2022年、復調に向けた航空業界を考察。

英国の航空データ分析大手であるシリウムは、世界の97%のフライトスケジュールやチケット価格データなど、航空業界全般のデータを持つ。創業は1909年。旅行業界、金融業界、 宇宙開発関連企業、航空業界などへあらゆる航空データを提供しており、航空業界の展望にも明るい。新型コロナウイルス感染症の流行を契機に、我が国の航空業界も大きく後退した。シリウスの知見や国土交通省の調査データを参考に、航空業界のリスタートに向けた道のりを検証してみたい。

リスタートに向かう、日本の航空輸送

我が国の国内定期航空輸送は2012年以来増加傾向にあったが、2020年に前年対比56.2%減と大きく落ち込んだ。貨物輸送は国内37.3%減、国際線は11.2%減。国際航空輸送はより深刻で、前年に比べ81.4%の減少となった。翌年2021年の数字をみると、国内定期航空輸送が前年比6%減、貨物輸送は7.7%減と減少に歯止めがかかりつつあるが、国際航空輸送では前年比67.7%とまだ先が見えない状況だった。しかし、年が明け2022年になると状況が変化する。国内便は旅客が前年同月比126.1%増、貨物が17.4%増。国際便においても、旅客91.5%増、貨物6.4%と回復の兆しをみせ始めている。その後も旅客運送を中心に着実に輸送量を伸ばしているのだ。

一足先に回復に向かう、世界の航空輸送

では、その視点を世界に転じてみる。シリウムのデータによると2021年1月から10月間の旅客フライトの総数は、2020年の1500万便から1788万便へと増加し、こちらも回復傾向にあることが分かる。むしろ、日本国内と比較すると大きく飛躍している印象だ。

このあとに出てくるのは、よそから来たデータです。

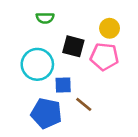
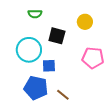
pink pentagon: (104, 57) -> (93, 58), moved
brown line: (84, 104) -> (63, 95), moved

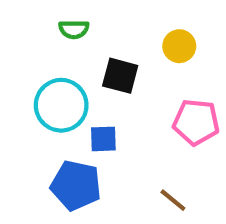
brown line: (63, 95) -> (173, 200), moved

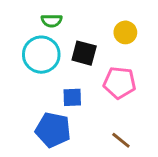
cyan circle: (61, 105) -> (41, 55), moved
pink pentagon: (196, 122) -> (119, 83), moved

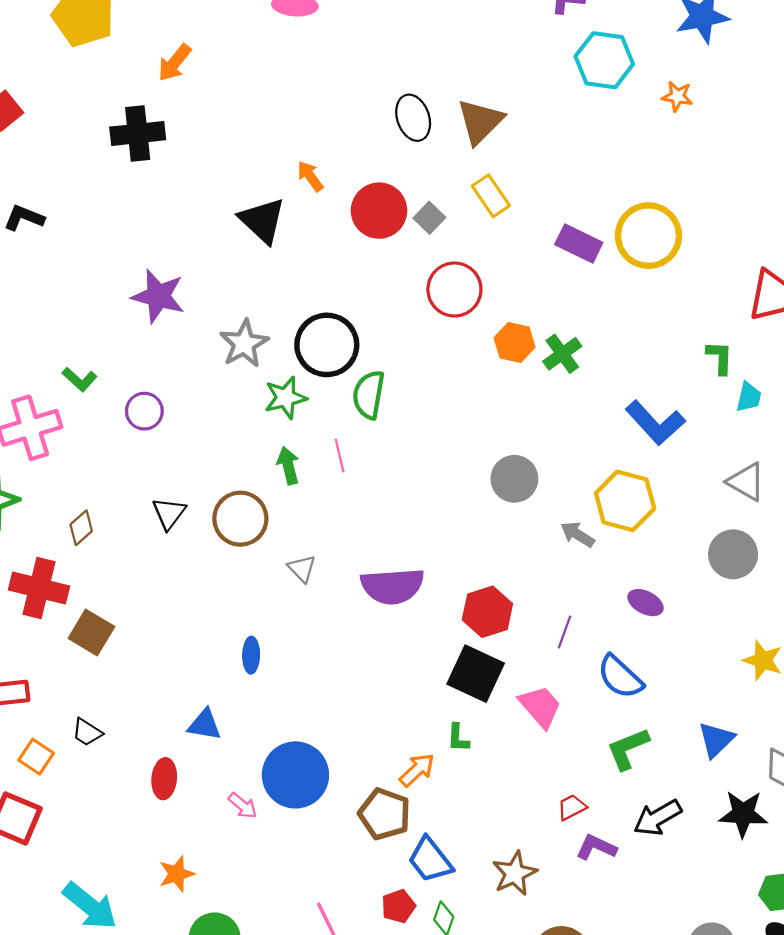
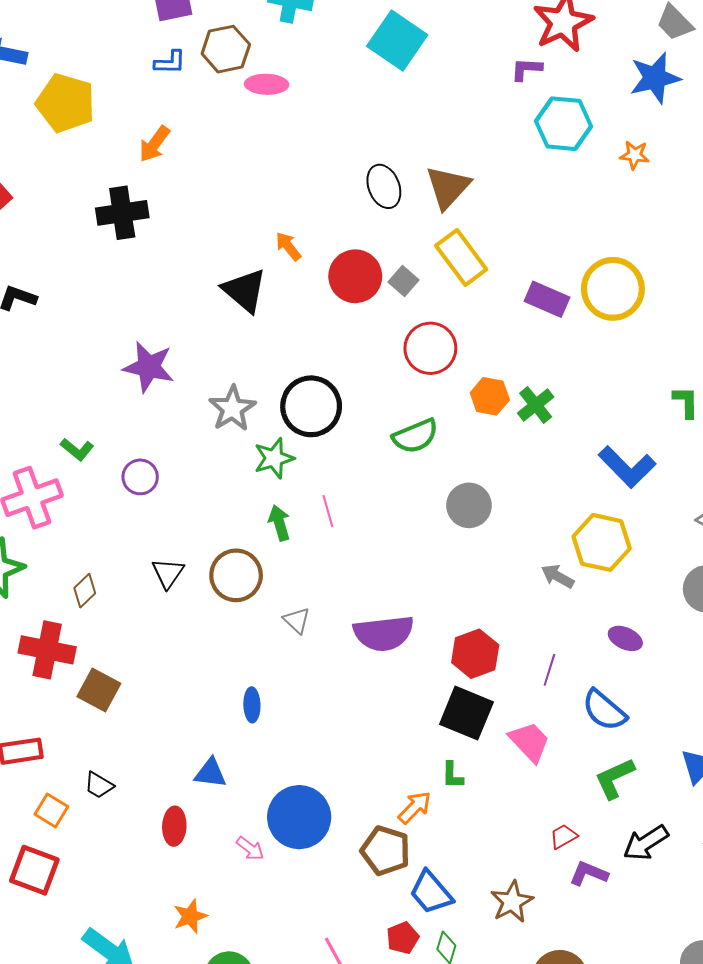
yellow rectangle: (491, 196) -> (461, 258), size x1.4
green semicircle: (369, 395) -> (415, 436), moved, turned -120
gray circle: (514, 479) -> (469, 505), moved

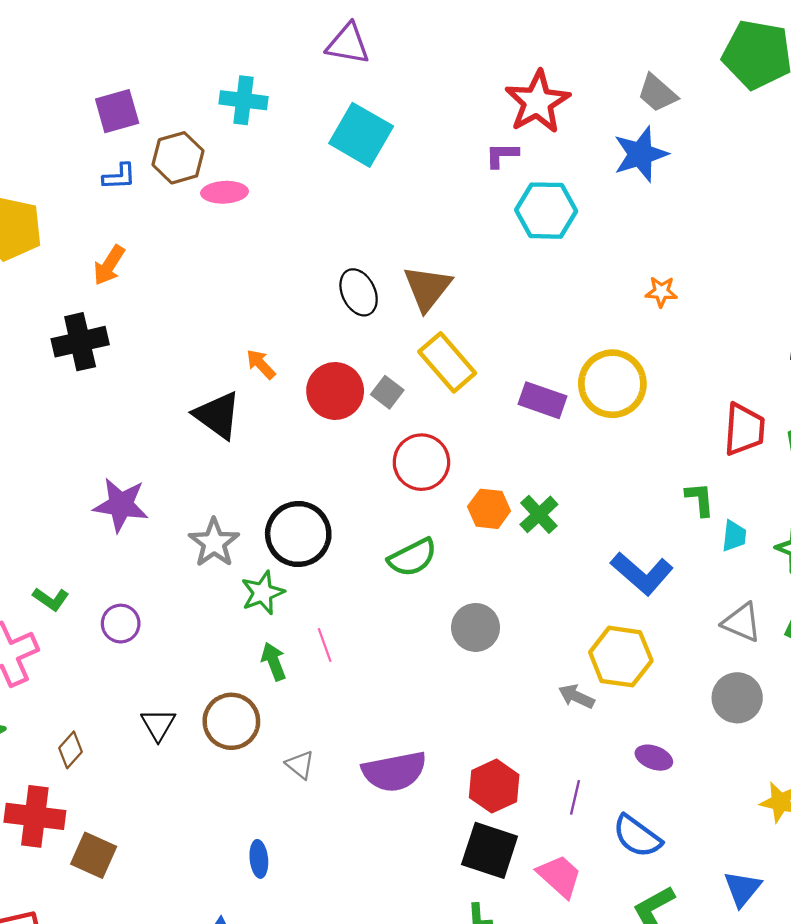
orange star: (635, 155) -> (661, 292), moved

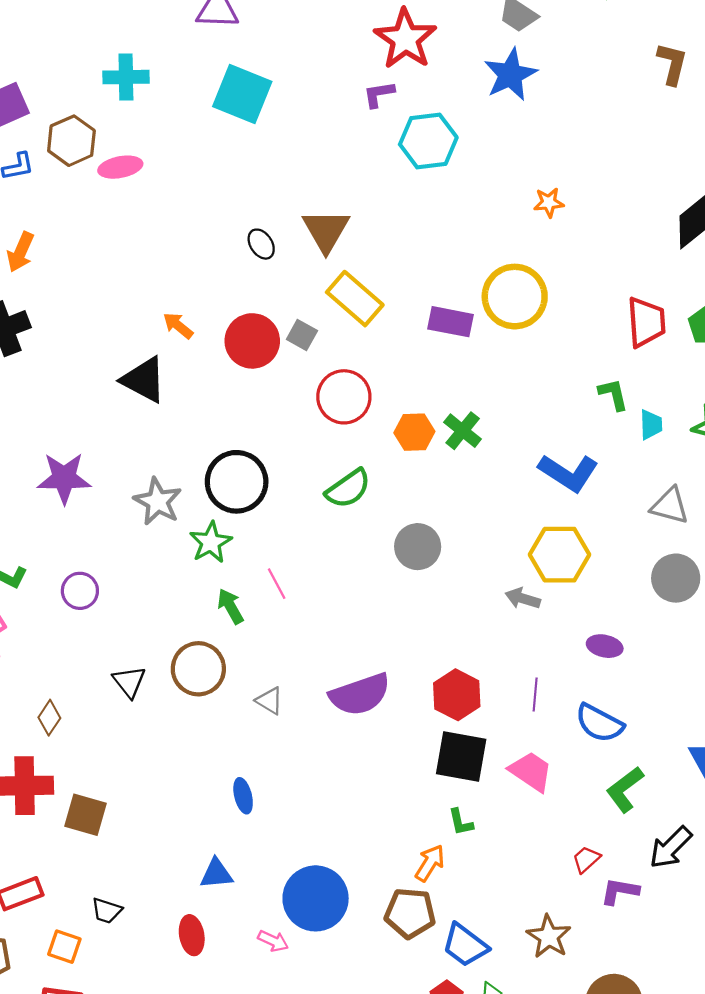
black ellipse: (359, 292) -> (261, 244), size x0.7

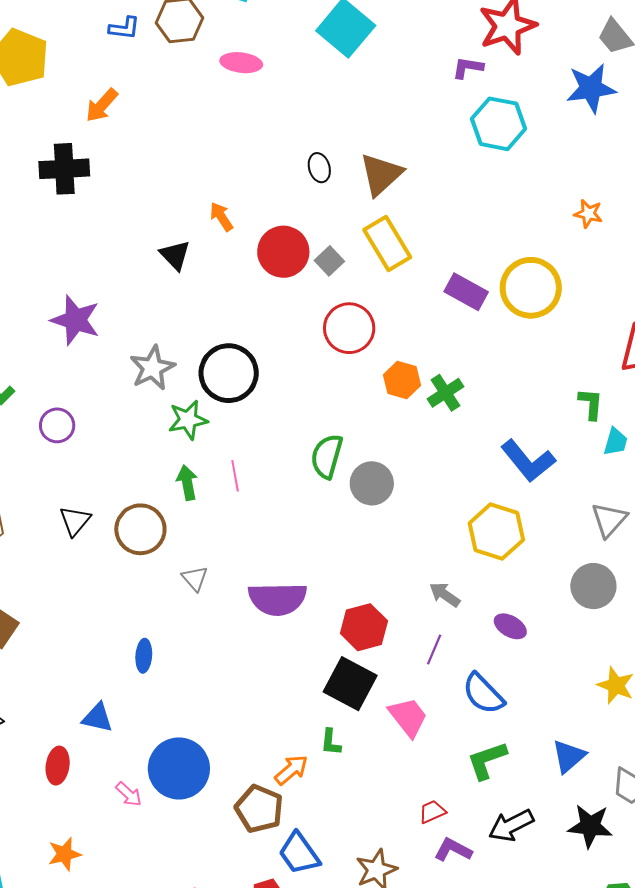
pink ellipse: (120, 167) -> (241, 63), moved
black triangle: (144, 380) -> (175, 255), size x0.7
green semicircle: (348, 489) -> (327, 456), moved, turned 123
gray triangle: (670, 506) -> (609, 520), turned 39
gray arrow: (523, 598) -> (445, 595), moved

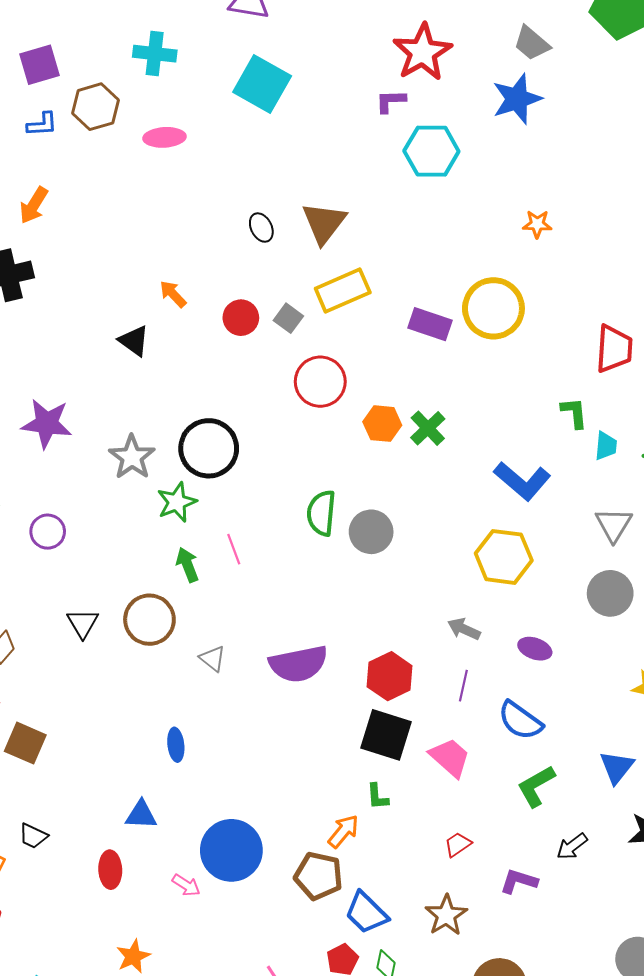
yellow rectangle: (387, 243) -> (343, 290), turned -72
red circle: (283, 252) -> (241, 318), size x0.7
red trapezoid: (432, 812) -> (458, 844), moved
black arrow: (511, 825) -> (572, 846), size x0.7

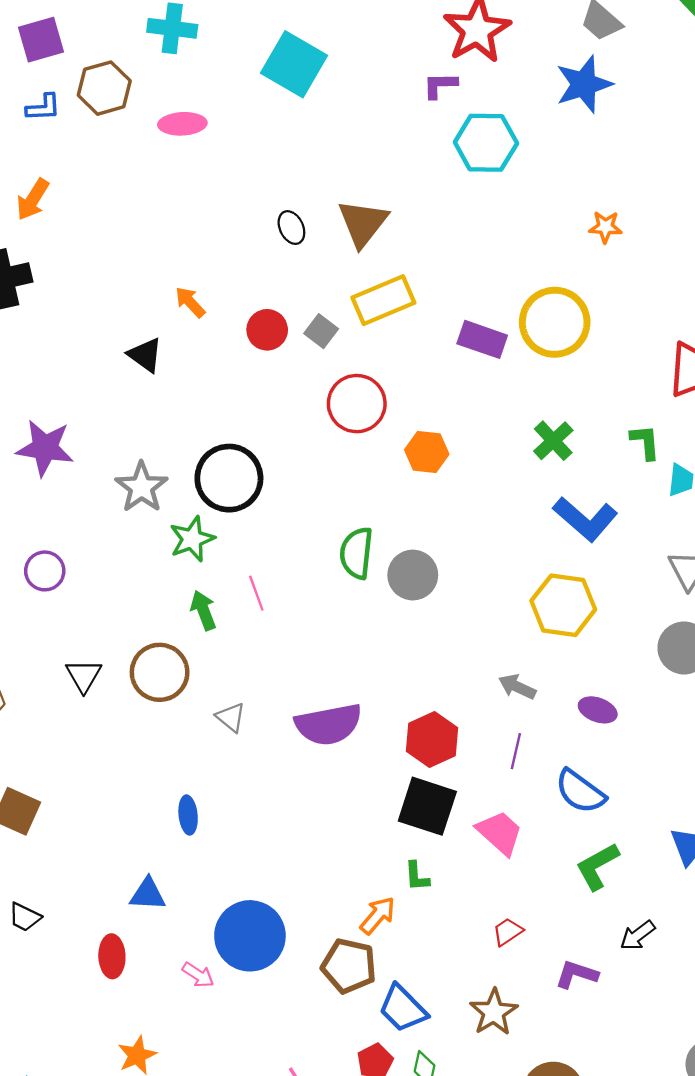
green cross: (428, 428) -> (553, 441), moved

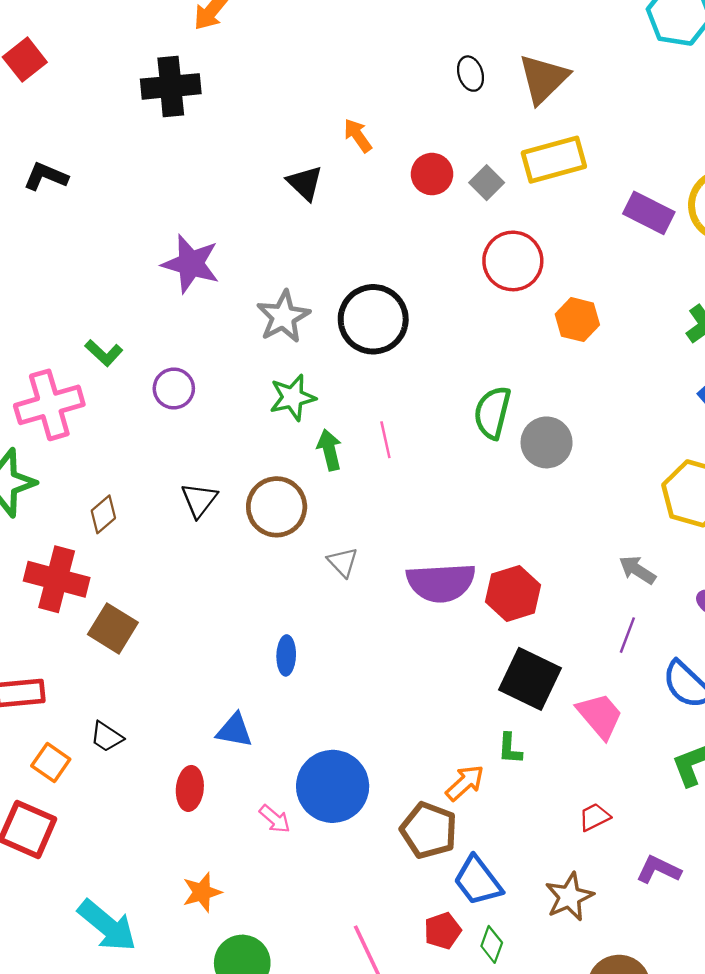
green star: (192, 539) -> (293, 397), moved
red hexagon: (432, 740) -> (513, 593), moved

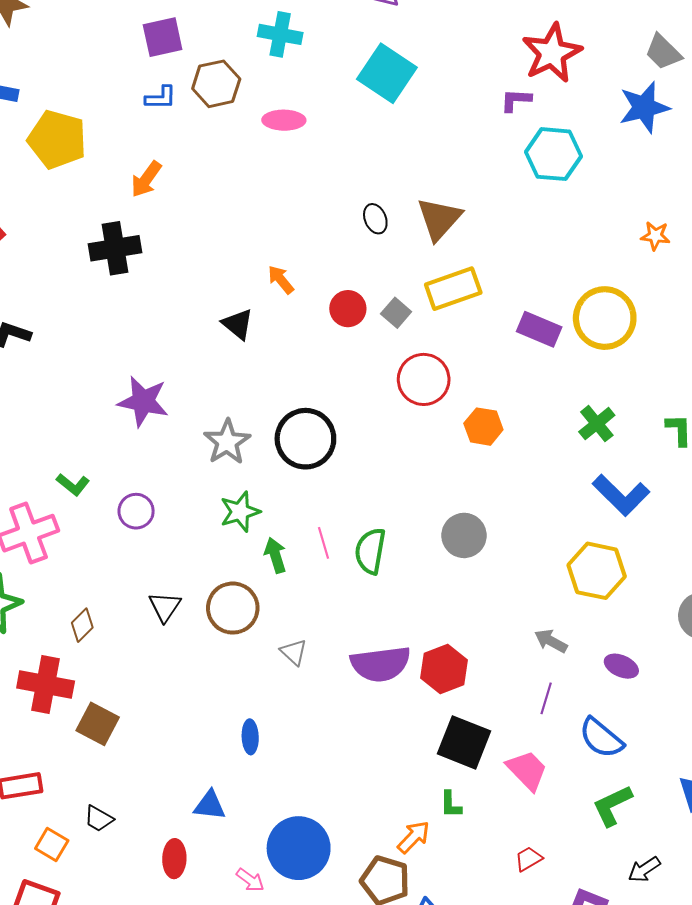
green semicircle: (492, 413) -> (370, 551), moved

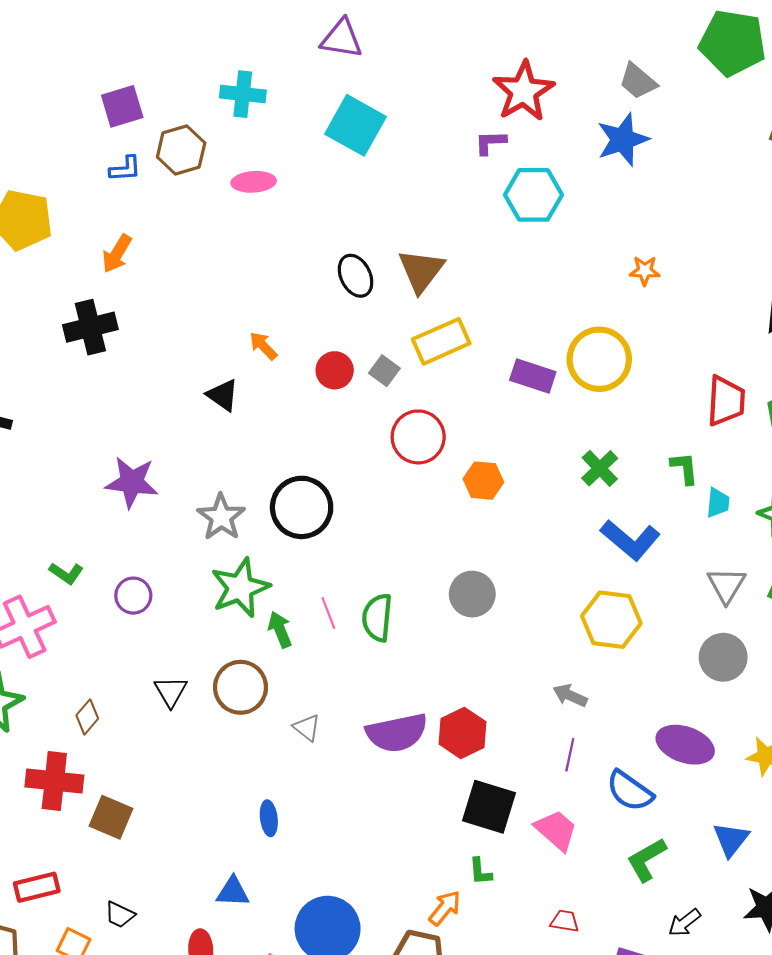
black ellipse: (375, 219) -> (356, 276), size x1.4
green star: (240, 512) -> (240, 588), size x1.4
purple ellipse: (621, 666) -> (685, 745), moved, size x1.6
red trapezoid: (529, 859) -> (565, 921), turned 44

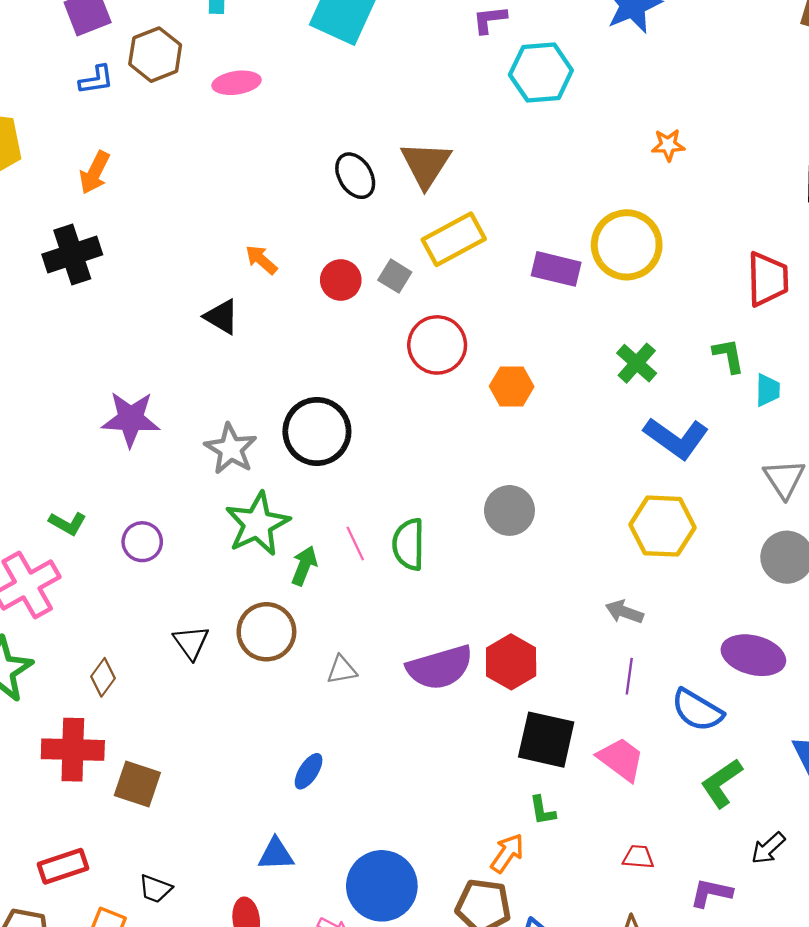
green arrow: (280, 630) -> (304, 566), turned 48
gray triangle: (307, 728) -> (342, 670), turned -44
blue ellipse: (269, 818) -> (309, 771), turned 44

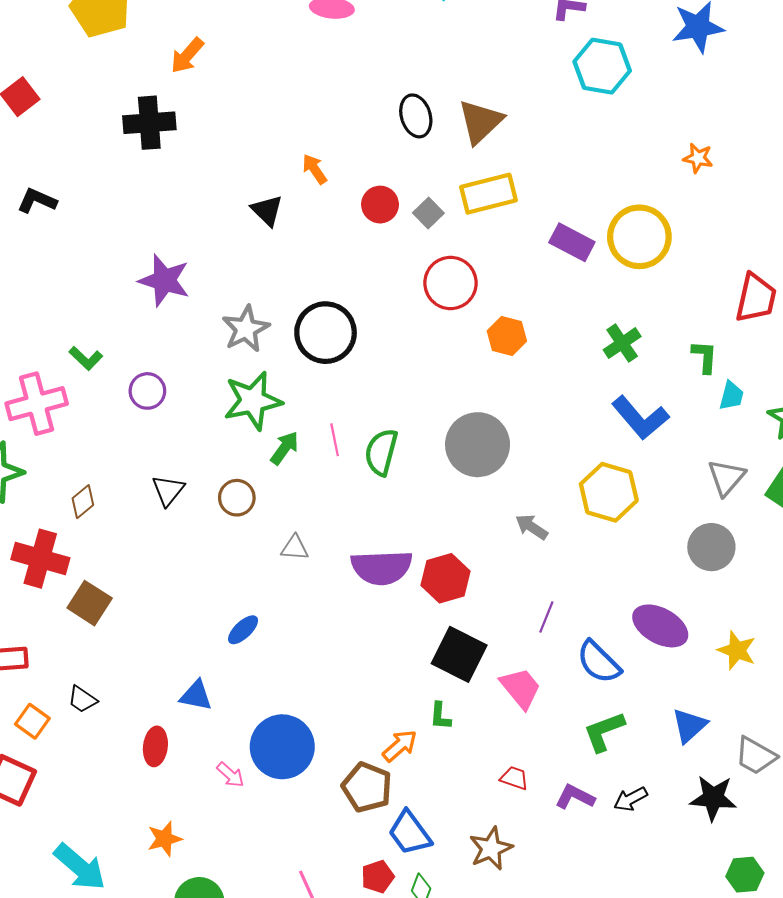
gray circle: (509, 510) -> (478, 445), size x1.4
gray arrow: (624, 612) -> (532, 527), moved
brown circle: (266, 632) -> (237, 498), size x0.7
purple L-shape: (711, 893) -> (575, 797), moved

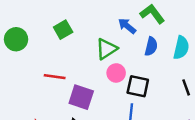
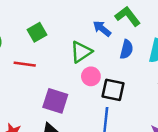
red line: (55, 77) -> (25, 64), moved

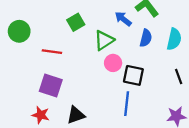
green square: (37, 32) -> (76, 22), moved
purple square: (55, 101) -> (51, 86), moved

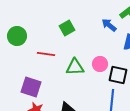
green triangle: (104, 40) -> (75, 67), moved, turned 30
purple square: (51, 86) -> (31, 87), moved

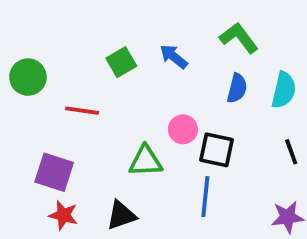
blue arrow: (109, 25) -> (174, 57), moved
green triangle: (75, 67) -> (146, 161), moved

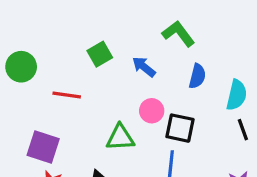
green L-shape: (239, 38) -> (178, 34), moved
blue arrow: (174, 57) -> (144, 67), moved
cyan semicircle: (284, 90) -> (237, 95), moved

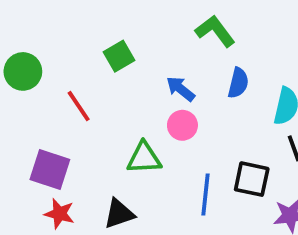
blue arrow: (144, 67) -> (181, 89), moved
red line: (67, 95) -> (79, 106), turned 48
black square: (180, 128) -> (252, 179), moved

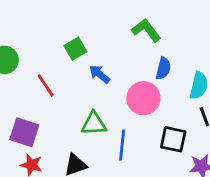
blue arrow: (181, 89) -> (99, 74), moved
pink circle: (182, 125) -> (143, 98), moved, size x1.5
blue line: (206, 194) -> (122, 145), moved

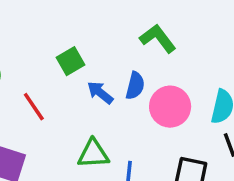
blue semicircle: (163, 68) -> (135, 86), moved
pink circle: (143, 98) -> (170, 107), moved

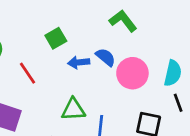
blue semicircle: (135, 86) -> (106, 57), turned -65
blue arrow: (100, 93) -> (79, 62), turned -45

2022 年の年末までに旅客機輸送力が2015年の水準に回復するというのがシリウムの予想だ。CEOのジェレミー・ボーウェン氏は、2022年2月に述べた航空機業界の動向予測の中で、旅客機数の規模はコロナ前の水準に戻るとともに、国際線輸送は3分の2の水準に達すると語っている。また、2021年の2件から2022年の4件へと回復傾向を見せたのが、大規模なビジネスイベントの開催だ。ビジネスイベントやビジネス会議が増加した背景では、出張のための飛行機利用が増加すると予測。2021年、好調に推移した航空貨物市場は61機の新造貨物輸送機の発注があったことも踏まえ、旅客機業界の復調も進むとしている。

回復への足掛かりは定時運行とLCC

今後、航空業界が回復をめざすためには何が必要だろうか。その中でシリウムは、2つの要素を重要視していると示唆する。1つは「定時運行」、もう1つは「LCC」(格安航空会社)だ。時間に追われる旅行者や政府、法人旅行部署、空港関係者にとって、正確な運航は何より大切な要素に他ならない。シリウムでも定時運航率に着目し、10年前からフライトデータソースを収集し公開してきた。またシリウムは、パンデミック時代の10の成長ストーリーという記事の中で、中国で業績を伸ばした九元航空、安定して業績をあげるアメリカウルトラLCC、フランス大手航空会社傘下の航空会社の事例などを紹介。これらの航空会社に共通するのが「LCC」だという。格安航空会社は、短距離市場の強みだけでなく、危機を乗り切る適応能力を持つということだ。

日本が秘めたポテンシャル

そのほかシリウムが航空業界で注目するのは、アメリカ、そして10憶人の人口を擁するインド・中国といった大国だ。しかし、中国の回復はロックダウンにより遅れを見せている。2022年4月時点での上海発着フライトの座席数は2019年に比べ90%減となり、先行きは不透明だ。この状況の中、シリウムが期待を寄せるのが日本である。コロナ禍直前、年間2000万人の旅行者が訪れていた日本は、北欧・東南アジアをはじめ世界各国の航空会社にとって魅力的な存在だと評価されている。2019年の時点で、日本との旅客航空路線が最も充実していた国々は、中国、韓国、台湾、香港、タイといった国々。シリウムに寄稿するアナリストも、2022年6月から日本が開始した外国人入国者の緩和をきっかけに、海外との運行再開に期待を寄せる。2021年、世界の空港の中で定時出発率ランキングの第1位になったのは羽田空港だ。中規模空港では関西国際空港、小規模空港では松山空港がトップ。日本の航空業界のポテンシャルは十分といえる。リスタート後の更なる復調に期待を寄せていきたい。